[RECORDS FOR THE TASK]

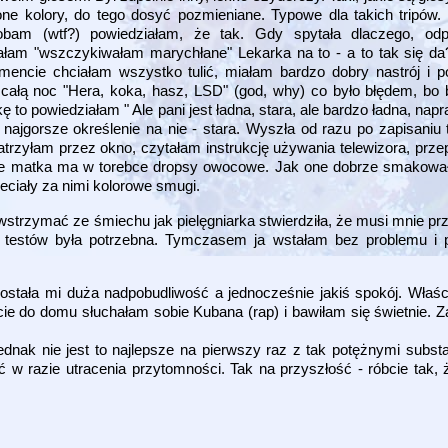
 kolory, do tego dosyć pozmieniane. Typowe dla takich tripów. Róż
dobam (wtf?) powiedziałam, że tak. Gdy spytała dlaczego, odp
am "wszczykiwałam marychłane" Lekarka na to - a to tak się da
ncie chciałam wszystko tulić, miałam bardzo dobry nastrój i po
ałą noc "Hera, koka, hasz, LSD" (god, why) co było błędem, bo 
 to powiedziałam " Ale pani jest ładna, stara, ale bardzo ładna, napr
o najgorsze określenie na nie - stara. Wyszła od razu po zapisaniu
Patrzyłam przez okno, czytałam instrukcję używania telewizora, prz
e matka ma w torebce dropsy owocowe. Jak one dobrze smakował
eciały za nimi kolorowe smugi.
strzymać ze śmiechu jak pielęgniarka stwierdziła, że musi mnie p
 testów była potrzebna. Tymczasem ja wstałam bez problemu i p
ostała mi duża nadpobudliwość a jednocześnie jakiś spokój. Właści
ie do domu słuchałam sobie Kubana (rap) i bawiłam się świetnie. Z
ednak nie jest to najlepsze na pierwszy raz z tak potężnymi subs
ć w razie utracenia przytomności. Tak na przyszłość - róbcie tak, 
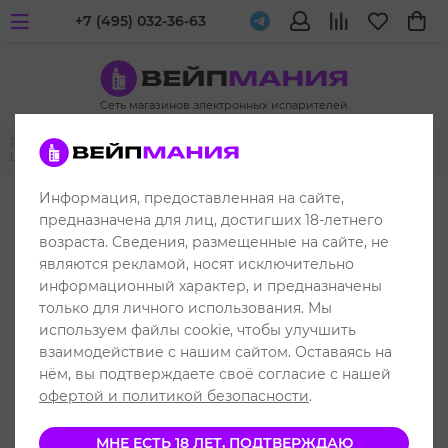
+7 (495) 032-36-63
Сеть магазинов электронных испарителей
Главная
Одноразовые электронные испарители
iJOY LIO
LIO COMMA 5500
Информация, предоставленная на сайте,
до 5500 затяжек
предназначена для лиц, достигших 18-летнего
возраста. Сведения, размещенные на сайте, не
являются рекламой, носят исключительно
информационный характер, и предназначены
только для личного использования. Мы
используем файлы cookie, чтобы улучшить
взаимодействие с нашим сайтом. Оставаясь на
нём, вы подтверждаете своё согласие с нашей
офертой и политикой безопасности
.
МНЕ ЕСТЬ 18 ЛЕТ, ПОДТВЕРЖДАЮ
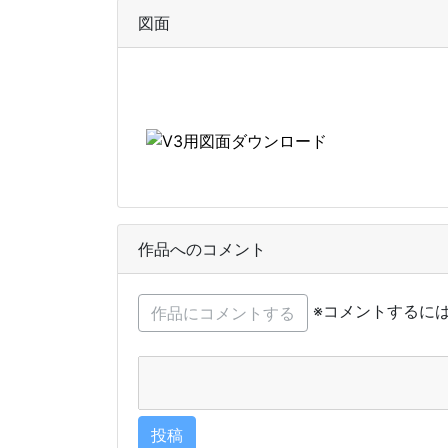
図面
作品へのコメント
※コメントするに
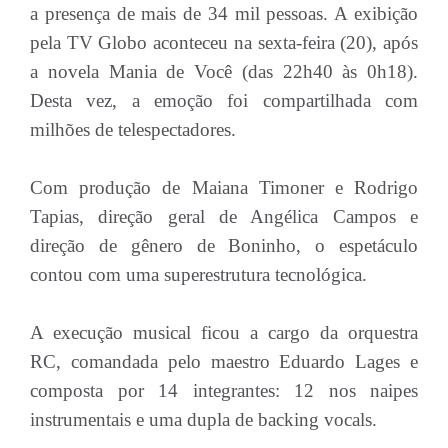
a presença de mais de 34 mil pessoas. A exibição
pela TV Globo aconteceu na sexta-feira (20), após
a novela Mania de Você (das 22h40 às 0h18).
Desta vez, a emoção foi compartilhada com
milhões de telespectadores.
Com produção de Maiana Timoner e Rodrigo
Tapias, direção geral de Angélica Campos e
direção de gênero de Boninho, o espetáculo
contou com uma superestrutura tecnológica.
A execução musical ficou a cargo da orquestra
RC, comandada pelo maestro Eduardo Lages e
composta por 14 integrantes: 12 nos naipes
instrumentais e uma dupla de backing vocals.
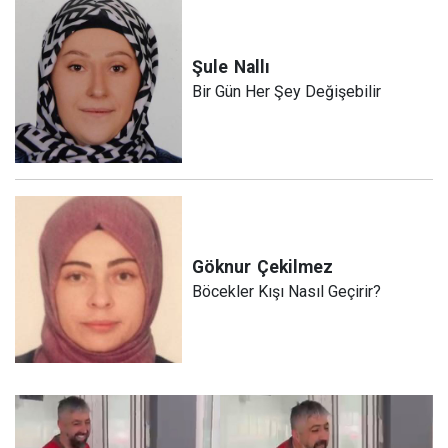
Şule
Nallı
Bir Gün Her Şey Değişebilir
Göknur
Çekilmez
Böcekler Kışı Nasıl Geçirir?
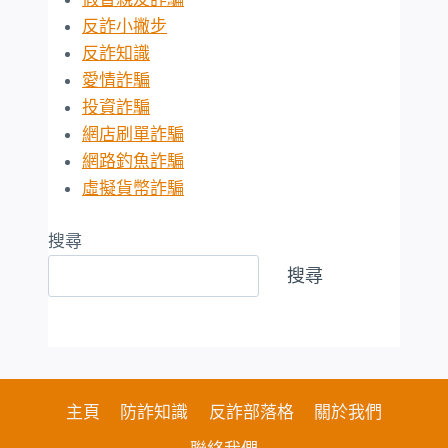
反詐小撇步
反詐知識
愛情詐騙
投資詐騙
網店刷單詐騙
網路釣魚詐騙
虛擬貨幣詐騙
搜尋
搜尋
主頁
防詐知識
反詐部落格
關於我們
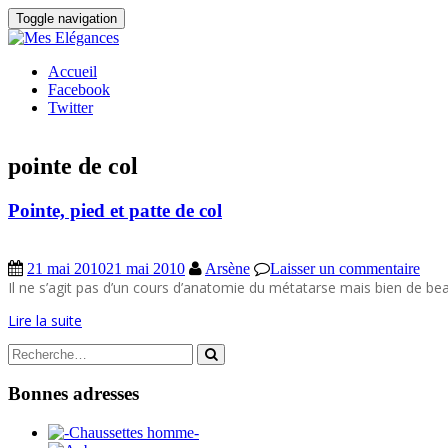
Toggle navigation
Accueil
Facebook
Twitter
pointe de col
Pointe, pied et patte de col
21 mai 2010
21 mai 2010
Arsène
Laisser un commentaire
Il ne s’agit pas d’un cours d’anatomie du métatarse mais bien de b
Lire la suite
Bonnes adresses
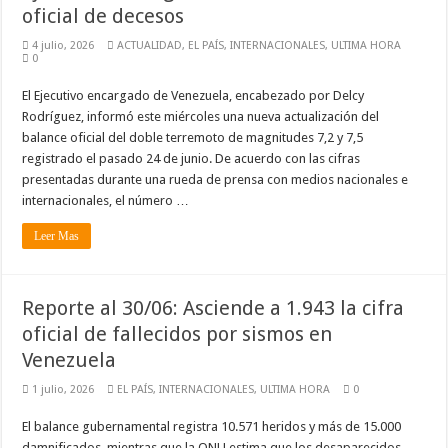
oficial de decesos
4 julio, 2026
ACTUALIDAD
,
EL PAÍS
,
INTERNACIONALES
,
ULTIMA HORA
0
El Ejecutivo encargado de Venezuela, encabezado por Delcy
Rodríguez, informó este miércoles una nueva actualización del
balance oficial del doble terremoto de magnitudes 7,2 y 7,5
registrado el pasado 24 de junio. De acuerdo con las cifras
presentadas durante una rueda de prensa con medios nacionales e
internacionales, el número …
Leer Mas
Reporte al 30/06: Asciende a 1.943 la cifra
oficial de fallecidos por sismos en
Venezuela
1 julio, 2026
EL PAÍS
,
INTERNACIONALES
,
ULTIMA HORA
0
El balance gubernamental registra 10.571 heridos y más de 15.000
damnificados, mientras que la ONU estima que los desaparecidos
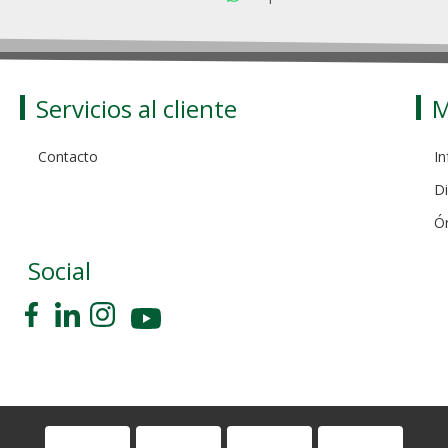
Servicios al cliente
M
Contacto
In
Di
Ó
Social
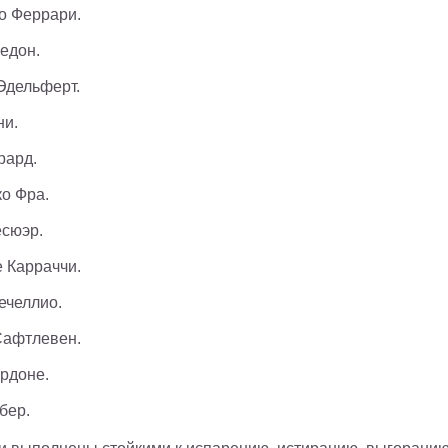
о Феррари.
едон.
Эдельферт.
ни.
рард.
о Фра.
сюэр.
 Карраччи.
ечеллио.
Сафтлевен.
рдоне.
бер.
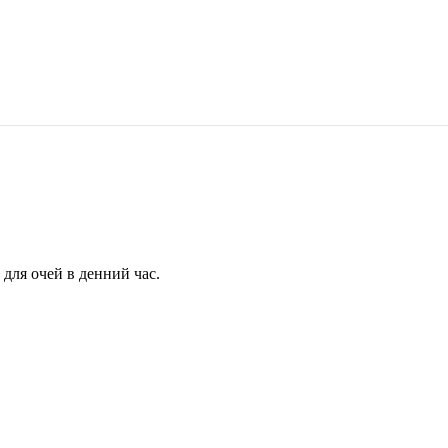
для очей в денний час.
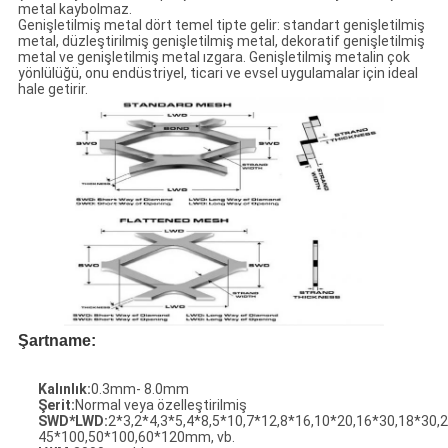
metal kaybolmaz.
Genişletilmiş metal dört temel tipte gelir: standart genişletilmiş
metal, düzleştirilmiş genişletilmiş metal, dekoratif genişletilmiş
metal ve genişletilmiş metal ızgara. Genişletilmiş metalin çok
yönlülüğü, onu endüstriyel, ticari ve evsel uygulamalar için ideal
hale getirir.
Şartname:
Kalınlık:
0.3mm- 8.0mm
Şerit:
Normal veya özelleştirilmiş
SWD*LWD:
2*3,2*4,3*5,4*8,5*10,7*12,8*16,10*20,16*30,18*30,
45*100,50*100,60*120mm, vb.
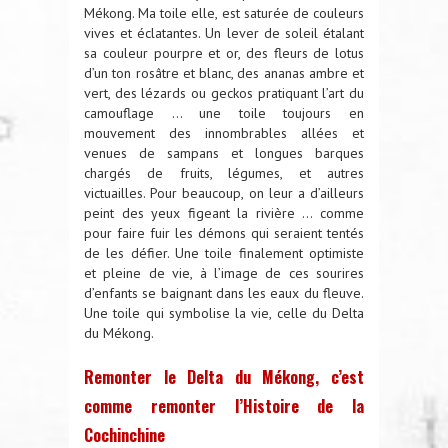
Mékong. Ma toile elle, est saturée de couleurs
vives et éclatantes. Un lever de soleil étalant
sa couleur pourpre et or, des fleurs de lotus
d’un ton rosâtre et blanc, des ananas ambre et
vert, des lézards ou geckos pratiquant l’art du
camouflage … une toile toujours en
mouvement des innombrables allées et
venues de sampans et longues barques
chargés de fruits, légumes, et autres
victuailles. Pour beaucoup, on leur a d’ailleurs
peint des yeux figeant la rivière … comme
pour faire fuir les démons qui seraient tentés
de les défier. Une toile finalement optimiste
et pleine de vie, à l’image de ces sourires
d’enfants se baignant dans les eaux du fleuve.
Une toile qui symbolise la vie, celle du Delta
du Mékong.
Remonter le Delta du Mékong, c’est
comme remonter l’Histoire de la
Cochinchine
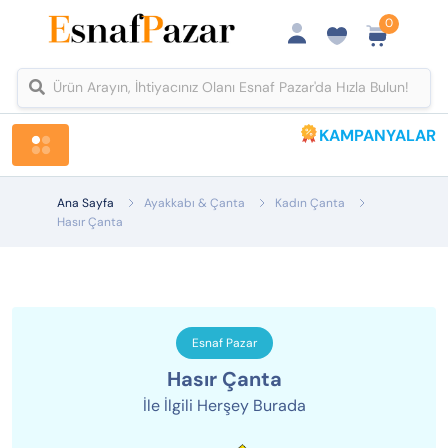
0
KAMPANYALAR
Tüm Kategoriler
Ana Sayfa
Ayakkabı & Çanta
Kadın Çanta
Hasır Çanta
Esnaf Pazar
Hasır Çanta
İle İlgili Herşey Burada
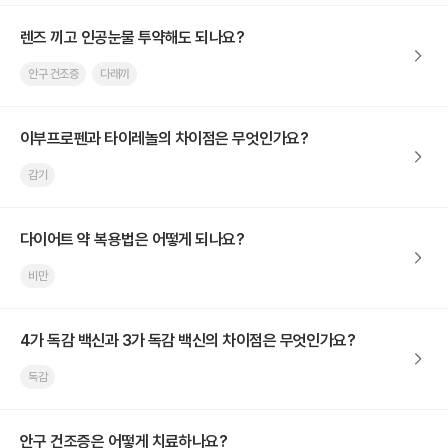
렌즈 끼고 인공눈물 투약해도 되나요?
안구 건조증
다래끼
이부프로펜과 타이레놀의 차이점은 무엇인가요?
감기
다이어트 약 복용법은 어떻게 되나요?
비만
4가 독감 백신과 3가 독감 백신의 차이점은 무엇인가요?
독감
안구 건조증은 어떻게 치료하나요?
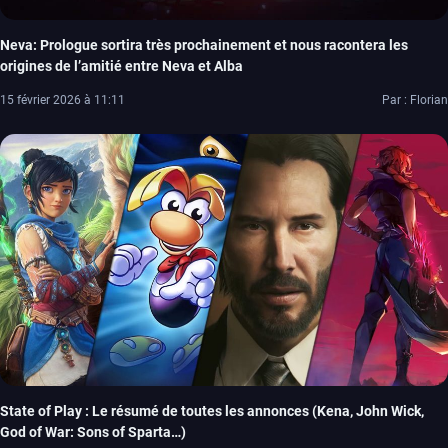
Neva: Prologue sortira très prochainement et nous racontera les
origines de l’amitié entre Neva et Alba
15 février 2026 à 11:11
Par : Florian
State of Play : Le résumé de toutes les annonces (Kena, John Wick,
God of War: Sons of Sparta…)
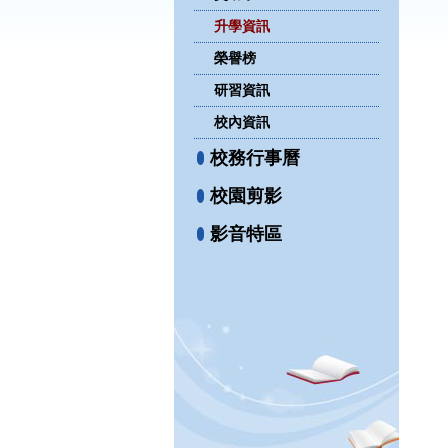
升學資訊
榮譽榜
研習資訊
校內資訊
校務行事曆
校園剪影
影音特區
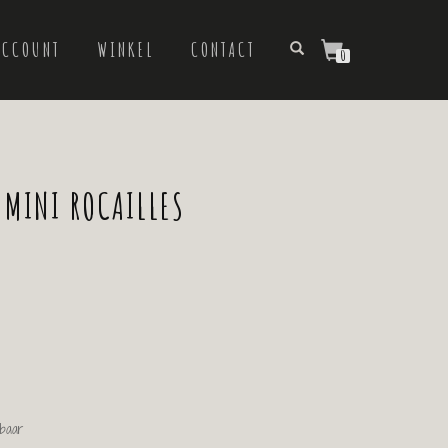
ACCOUNT
WINKEL
CONTACT
0
 MINI ROCAILLES
rbaar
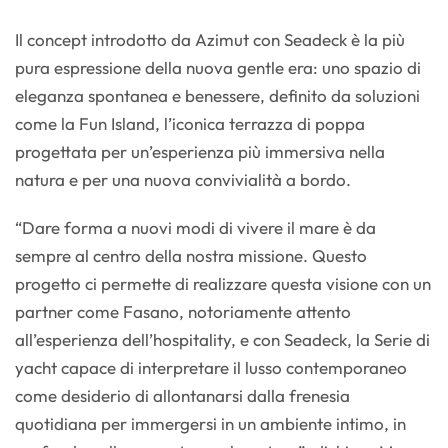
Il concept introdotto da Azimut con Seadeck è la più
pura espressione della nuova gentle era: uno spazio di
eleganza spontanea e benessere, definito da soluzioni
come la Fun Island, l’iconica terrazza di poppa
progettata per un’esperienza più immersiva nella
natura e per una nuova convivialità a bordo.
“Dare forma a nuovi modi di vivere il mare è da
sempre al centro della nostra missione. Questo
progetto ci permette di realizzare questa visione con un
partner come Fasano, notoriamente attento
all’esperienza dell’hospitality, e con Seadeck, la Serie di
yacht capace di interpretare il lusso contemporaneo
come desiderio di allontanarsi dalla frenesia
quotidiana per immergersi in un ambiente intimo, in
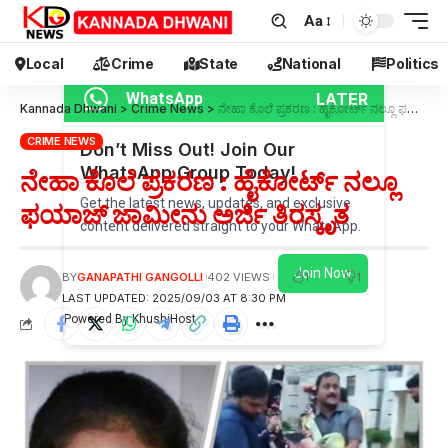
Aa
Local
Crime
State
National
Politics
LATER
WhatsApp
Kannada Dhwani
>
Crime News
>
ನೇಹಾ ಕೊಲೆ ಪ್ರಕರಣ : ಹೈಕೋರ್ಟ್ ನಲ್ಲೂ ಫಯಾಜ್ ಜಾಮೀನು ಅರ್ಜಿ ತಿರಸ್ಕೃತ
CRIME NEWS
Don’t Miss Out! Join Our
WhatsApp Group Today!
ನೇಹಾ ಕೊಲೆ ಪ್ರಕರಣ : ಹೈಕೋರ್ಟ್ ನಲ್ಲೂ
Get the latest news, updates, and exclusive
ಫಯಾಜ್ ಜಾಮೀನು ಅರ್ಜಿ ತಿರಸ್ಕೃತ
content delivered straight to your WhatsApp.
Join Now
1
1
BY
GANAPATHI GANGOLLI
402 VIEWS
LAST UPDATED: 2025/09/03 AT 8:30 PM
Powered By KhushiHost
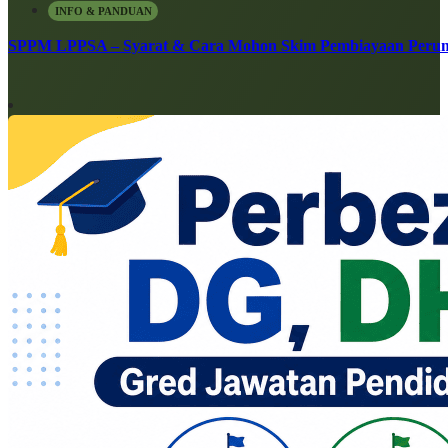
INFO & PANDUAN
SPPM LPPSA – Syarat & Cara Mohon Skim Pembiayaan Peru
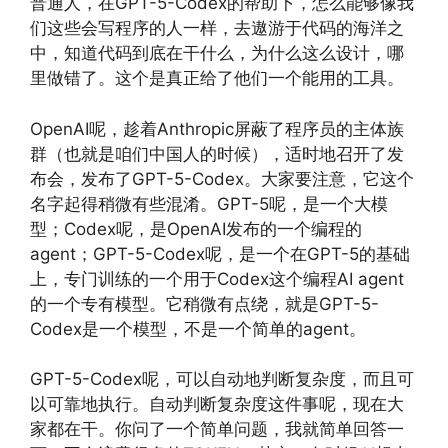
普通人，在GPT-5-Codex的帮助下，怎么能够像我
们这些会写程序的人一样，去遨游于代码的海洋之
中，知道代码到底在干什么，为什么这么设计，哪
里做错了。这个是真正给了他们一个能用的工具。
OpenAI呢，趁着Anthropic屏蔽了程序员的主体族
群（也就是咱们中国人的时候），适时地召开了发
布会，发布了GPT-5-Codex。大家要注意，它这个
名字起得稍微有些混淆。GPT-5呢，是一个大模
型；Codex呢，是OpenAI发布的一个编程的
agent；GPT-5-Codex呢，是一个在GPT-5的基础
上，专门训练的一个用于Codex这个编程AI agent
的一个专有模型。它稍微有点绕，就是GPT-5-
Codex是一个模型，不是一个简单的agent。
GPT-5-Codex呢，可以自动地判断复杂度，而且可
以可靠地执行。自动判断复杂度这件事呢，现在大
家都在干。你问了一个简单问题，我就简单回答一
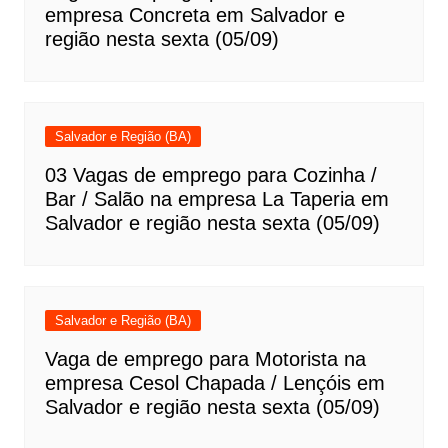
empresa Concreta em Salvador e
região nesta sexta (05/09)
Salvador e Região (BA)
03 Vagas de emprego para Cozinha /
Bar / Salão na empresa La Taperia em
Salvador e região nesta sexta (05/09)
Salvador e Região (BA)
Vaga de emprego para Motorista na
empresa Cesol Chapada / Lençóis em
Salvador e região nesta sexta (05/09)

[/RECORDS FOR THE TASK]

● WHAT YOU NEED TO DO:
Output an exact copy of the lines from the one with "型；Codex呢，是OpenAI发布的一个编程的" through the closing line of the records, inclusive, without any images.

● SOLUTION FOR THIS PROBLEM:
型；Codex呢，是OpenAI发布的一个编程的
agent；GPT-5-Codex呢，是一个在GPT-5的基础
上，专门训练的一个用于Codex这个编程AI agent
的一个专有模型。它稍微有点绕，就是GPT-5-
Codex是一个模型，不是一个简单的agent。
GPT-5-Codex呢，可以自动地判断复杂度，而且可
以可靠地执行。自动判断复杂度这件事呢，现在大
家都在干。你问了一个简单问题，我就简单回答一
empresa Concreta em Salvador e
região nesta sexta (05/09)
Salvador e Região (BA)
03 Vagas de emprego para Cozinha /
Bar / Salão na empresa La Taperia em
Salvador e região nesta sexta (05/09)
Salvador e Região (BA)
Vaga de emprego para Motorista na
empresa Cesol Chapada / Lençóis em
Salvador e região nesta sexta (05/09)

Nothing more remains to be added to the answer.